Carreyrou writes that Sunny Balwani, the number two executive at Theranos, expected employees to “be at his disposal at all hours of the day or night and on weekends.

He checked the security logs every morning to see when they badged in and out.

Every evening, around seven thirty, he made a fly-by of the engineering department to make sure people were still at their desks working.”

There are many leaders who want to suck every last bit of energy and productivity out of their employees, but the first mistake with this approach is that it treats people as slaves.

The other problem is that even if your employees work 80 hour weeks at the office, they are not necessarily producing 20 hours of productive work: in fact, putting it more than 50 hours a week is likely to make a person less productive.


Even if your employees work 80 hour weeks at the office, they are not necessarily producing 20 hours of productive work: in fact, putting it more than 50 hours a week is likely to make a person less productive.

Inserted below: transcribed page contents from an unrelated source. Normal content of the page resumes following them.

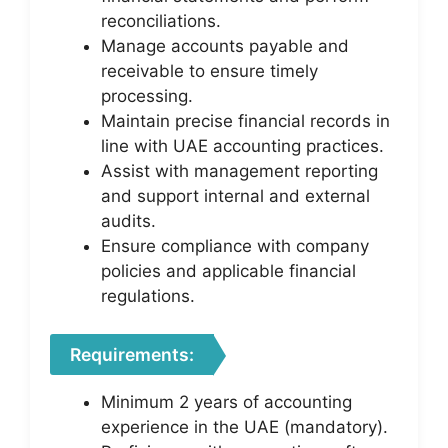
reconciliations.
Manage accounts payable and
receivable to ensure timely
processing.
Maintain precise financial records in
line with UAE accounting practices.
Assist with management reporting
and support internal and external
audits.
Ensure compliance with company
policies and applicable financial
regulations.
Requirements:
Minimum 2 years of accounting
experience in the UAE (mandatory).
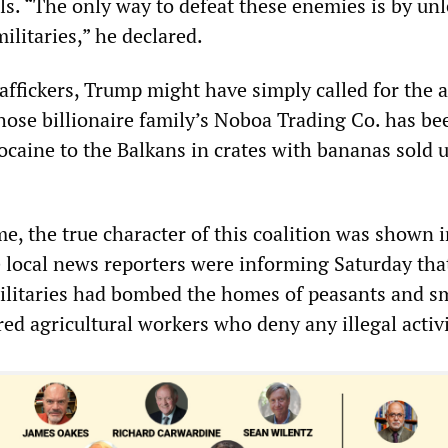
els. “The only way to defeat these enemies is by un
ilitaries,” he declared.
affickers, Trump might have simply called for the a
ose billionaire family’s Noboa Trading Co. has be
ocaine to the Balkans in crates with bananas sold 
ime, the true character of this coalition was shown 
local news reporters were informing Saturday tha
litaries had bombed the homes of peasants and s
ed agricultural workers who deny any illegal activi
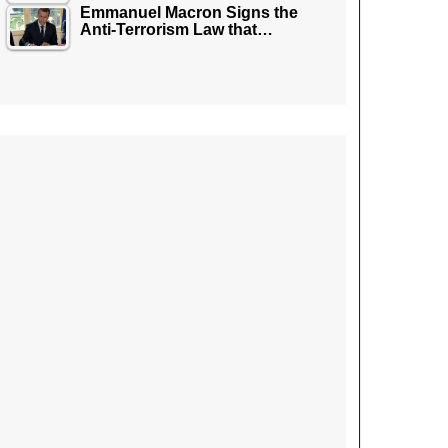
Emmanuel Macron Signs the
Anti-Terrorism Law that…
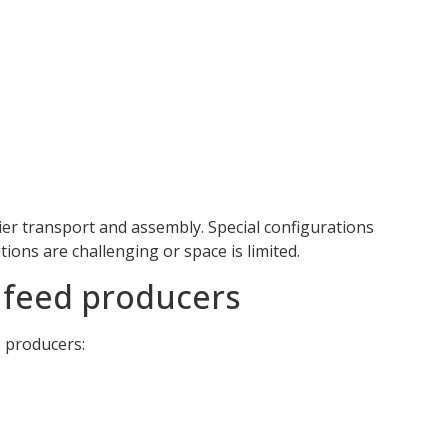
sier transport and assembly. Special configurations
tions are challenging or space is limited.
a feed producers
s producers:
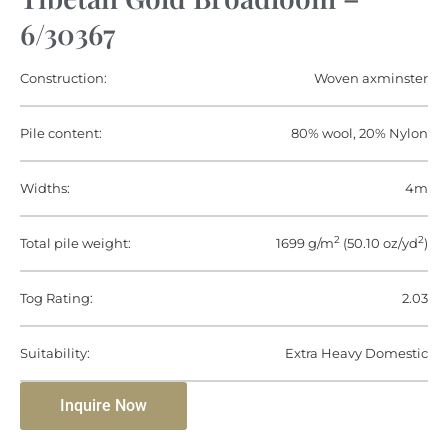
6/30367
Construction:
Woven axminster
Pile content:
80% wool, 20% Nylon
Widths:
4m
2
2
Total pile weight:
1699 g/m
(50.10 oz/yd
)
Tog Rating:
2.03
Suitability:
Extra Heavy Domestic
Inquire Now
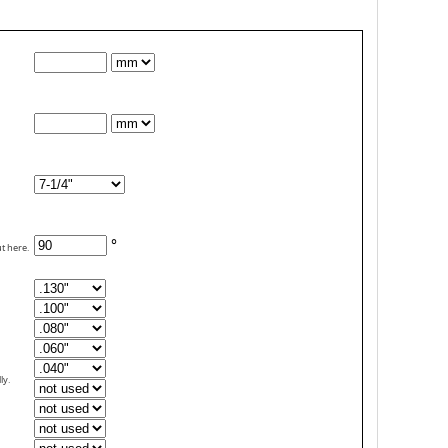
°
ut here.
ly.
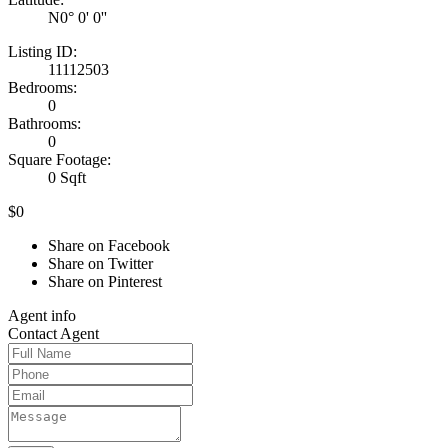
N0° 0' 0''
Listing ID:
11112503
Bedrooms:
0
Bathrooms:
0
Square Footage:
0 Sqft
$0
Share on Facebook
Share on Twitter
Share on Pinterest
Agent
info
Contact
Agent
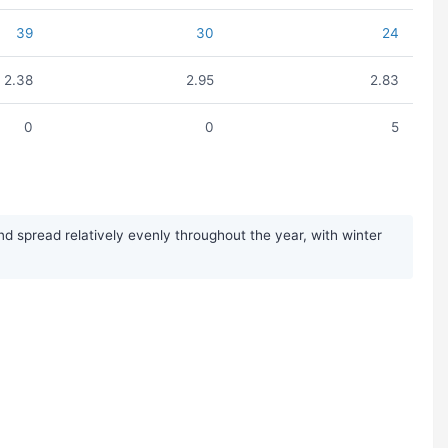
39
30
24
2.38
2.95
2.83
0
0
5
d spread relatively evenly throughout the year, with winter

4. Integrity is one of the most important traits a leader can demonstrate.

Elizabeth Holmes, for all intents and purposes, did not seem to act or lead with integrity. She told “outright lies more than once”. One employee, after five years at Theranos, is described as “no longer [trusting] anything she said”.

This filtered down to the rest of the organisation, leaving another worker “troubled by what he saw as a culture of dishonesty at the company”.

An executive’s integrity can determine their success. Integrity came up in my own discussion with PSA’s Regional CEO for Southeast Asia, Ong Kim Pong, who highlighted it as a key trait he looks for in the next generation of leaders.

But don’t just take it from me – as former US president Dwight Eisenhower once affirmed, “The supreme quality for leadership is unquestionably integrity.”


5. A culture of communication & transparency is better for everyone.

Employees would frequently turn up at Theranos and realise that their colleagues were gone. They would joke, bleakly, that said colleagues had been ‘disappeared’ (this is a colloquial phrase generally used to refer to someone who has been murdered, perhaps by ‘the mob’ or some other equally shadowy organisation).

Even when one employee had outwardly provided a perfectly legitimate reason to leave the company – in this case, to move to another city to be with her partner – Holmes allegedly still did not allow her to “say goodbye to her team and to tell them why she was leaving”. The employee had to sneak off immediately, almost like a thief in the night.

It’s tempting to think that such actions are a way for leadership to ‘control the narrative’. But what it actually does is inculcate uncertainty and confusion among employees, and result in them feeling disengaged from work, rather than motivated to help the company achieve its goals.